[Aim of the task]:
Below are entries; copy exactly the lines from the one with "1 mesa branca;" through the one with "coisinhas lindas!!!!", both included, and leave out the rest.

[Data supplied]:
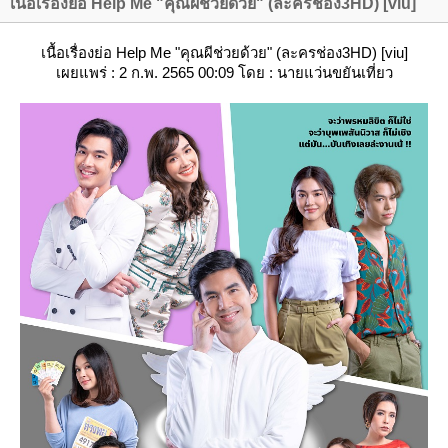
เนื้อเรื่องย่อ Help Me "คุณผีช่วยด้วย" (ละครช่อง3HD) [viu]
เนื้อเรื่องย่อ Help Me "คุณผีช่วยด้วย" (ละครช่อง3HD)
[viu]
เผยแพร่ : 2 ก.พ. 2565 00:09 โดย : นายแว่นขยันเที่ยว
==
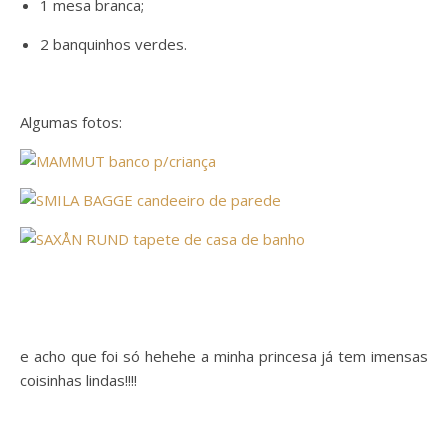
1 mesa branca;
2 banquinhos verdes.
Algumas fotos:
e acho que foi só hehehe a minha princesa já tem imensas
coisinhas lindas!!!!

[Task result]:
1 mesa branca;
2 banquinhos verdes.
Algumas fotos:
e acho que foi só hehehe a minha princesa já tem imensas
coisinhas lindas!!!!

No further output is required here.